こんな普通の日常が続きますようにと願いながら……
学園の自分の席で眠気にウトウトしながら待っていると、今日も今日とていつもと変わらず、始業の鐘ギリギリに教室へ涼さんが入ってくる。
「ほいほい、諸君おはようさん!んじゃ、出席取るぞ〜、朝倉」
「はい!」
いつもの様に何の問題も無く出席も取り終わり「今日こそは授業関係の事を話すのかな?」と思いつつ眺めていると、どうやら今日は違うらしい。

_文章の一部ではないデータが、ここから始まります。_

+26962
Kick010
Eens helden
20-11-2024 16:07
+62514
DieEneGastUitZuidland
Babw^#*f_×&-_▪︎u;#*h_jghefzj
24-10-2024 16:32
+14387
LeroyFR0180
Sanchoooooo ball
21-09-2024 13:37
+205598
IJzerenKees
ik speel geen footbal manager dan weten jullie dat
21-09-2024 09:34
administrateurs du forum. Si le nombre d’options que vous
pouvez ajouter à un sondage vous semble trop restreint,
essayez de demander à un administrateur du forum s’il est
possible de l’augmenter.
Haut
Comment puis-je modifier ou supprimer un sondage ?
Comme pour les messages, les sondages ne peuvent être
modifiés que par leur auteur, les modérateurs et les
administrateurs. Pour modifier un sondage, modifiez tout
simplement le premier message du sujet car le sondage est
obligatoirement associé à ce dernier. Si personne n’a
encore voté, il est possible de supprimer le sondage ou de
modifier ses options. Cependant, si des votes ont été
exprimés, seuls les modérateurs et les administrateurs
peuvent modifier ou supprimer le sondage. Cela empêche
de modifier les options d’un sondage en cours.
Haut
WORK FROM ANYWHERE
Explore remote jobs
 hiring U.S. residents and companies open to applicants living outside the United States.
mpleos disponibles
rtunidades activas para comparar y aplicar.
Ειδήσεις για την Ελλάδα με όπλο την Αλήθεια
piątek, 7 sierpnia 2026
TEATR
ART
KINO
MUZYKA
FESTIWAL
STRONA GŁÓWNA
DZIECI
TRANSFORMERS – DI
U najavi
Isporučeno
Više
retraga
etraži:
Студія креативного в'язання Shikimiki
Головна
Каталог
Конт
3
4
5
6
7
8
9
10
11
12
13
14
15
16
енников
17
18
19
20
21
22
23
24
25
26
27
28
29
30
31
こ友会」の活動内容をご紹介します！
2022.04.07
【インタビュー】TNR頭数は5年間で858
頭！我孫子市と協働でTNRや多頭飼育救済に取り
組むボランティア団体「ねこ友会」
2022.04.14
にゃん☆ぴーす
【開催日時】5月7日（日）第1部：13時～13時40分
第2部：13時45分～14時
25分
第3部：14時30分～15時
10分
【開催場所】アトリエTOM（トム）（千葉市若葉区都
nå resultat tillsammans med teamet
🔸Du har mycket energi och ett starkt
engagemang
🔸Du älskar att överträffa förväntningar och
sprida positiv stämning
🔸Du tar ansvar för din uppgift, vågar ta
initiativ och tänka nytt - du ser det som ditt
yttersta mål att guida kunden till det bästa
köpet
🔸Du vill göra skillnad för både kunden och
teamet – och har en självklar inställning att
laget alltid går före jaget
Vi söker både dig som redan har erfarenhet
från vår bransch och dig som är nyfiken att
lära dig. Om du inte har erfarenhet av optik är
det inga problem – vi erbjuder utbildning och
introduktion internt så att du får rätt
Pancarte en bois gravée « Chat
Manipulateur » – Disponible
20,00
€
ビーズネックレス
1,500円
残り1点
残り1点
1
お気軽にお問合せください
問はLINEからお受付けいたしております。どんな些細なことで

「ふふふっ。さて、もう誰かから聞いている奴や、会っている奴もいると思うが……なんと!今日はお前らの待ちかねた、転・校・生だ!はい!リアクション、ドン!」
涼さんが僕達に向けて大げさに手をバサッと薙ぎ払う。
すると、級友達が訓練された犬の如く吠える。
「おおおおおおお!」
「先生!美少女ですよね?」
「ひゃっはー!ひゃっはー!」
「馬鹿がっ!ここはショタ系の美少年と相場がだな――」
「先生!それはつまりエロい展開が――」
「はいはい、リアクション終了!静粛に!」
涼さんが騒ぐ級友達を、両手をパンパンと叩いて鎮める。
どうも、ここでこういう態度を取るのが『お約束』というらしい。
皆もそれを分かってやっている。
なんて調教され……ではなく、ノリの良いクラスメイト達だろう。
「おーし、流石お前らだ。場も温まったし、じゃあ、葵君入って〜」
涼さんの言葉の後、前の教室の扉が開き入ってくる美少年。
級友たちはその美しい容姿に息を呑む。
教卓の涼さんの横に並び、皆の視線に照れたように微笑む。
「みなさんはじめまして。僕の名前は葵=フォン=アインスブルクと申します。この容姿と名前から分かって頂けるかもしれませんが、僕は外国の人間でもありますが、四分の一はこの日本の方と同じ血が流れております。所謂クォーターですね」
「うおおおお!なんかカッケぇな!クォーター」
「ああ!良く分からないが、スゲぇな!クォーター」
美少年の言葉に、その容姿に級友達は興奮する。
というか、なんか分からなくないだろ?
今説明したよな?クォーターって言いたいだけだよな?
私は心のツッコミを、顔を振る事で思考の奥へと追いやる。
いや、そんなことより……この人って……そうだよな?
「ほれ、静かに聞け!葵君が喋れんだろ!」
「ふふ、ありがとうございます。名字では呼びにくいと思いますので、気軽に『葵』とお呼び下さい。では、これから至らぬところもありますが、仲良くして頂けると幸いです」
そう言い、彼は胸に手を当てて軽くお辞儀した。
これはクアルト風の紳士のお辞儀だ。
「ほぉぅ」
近くの級友は目をハートマークにして、美少年を見つめる。
確かにカッコイイ。認めよう、彼は美少年だ。
普通の女の子なら、惚れてもおかしくはないだろう。
そんな事を思いながら、彼に視線を戻すと目が合ってしまった。
「あっ」
「あっ」
葵君も私の存在に気が付いたのか、目が合った瞬間、二人同時に固まった。
そして、私の顔が熱くなる。
彼から目が離せない。
息が苦しくなって急に目眩がする。
なぜだか胸が締め付けられる。
――だが、そうじゃないだろう?
昨日確認しただろ?これは吊り橋効果によるものだって。
しかし、吊り橋効果とはこんなにも、この変な感情が続いてしまうものなのだろうか?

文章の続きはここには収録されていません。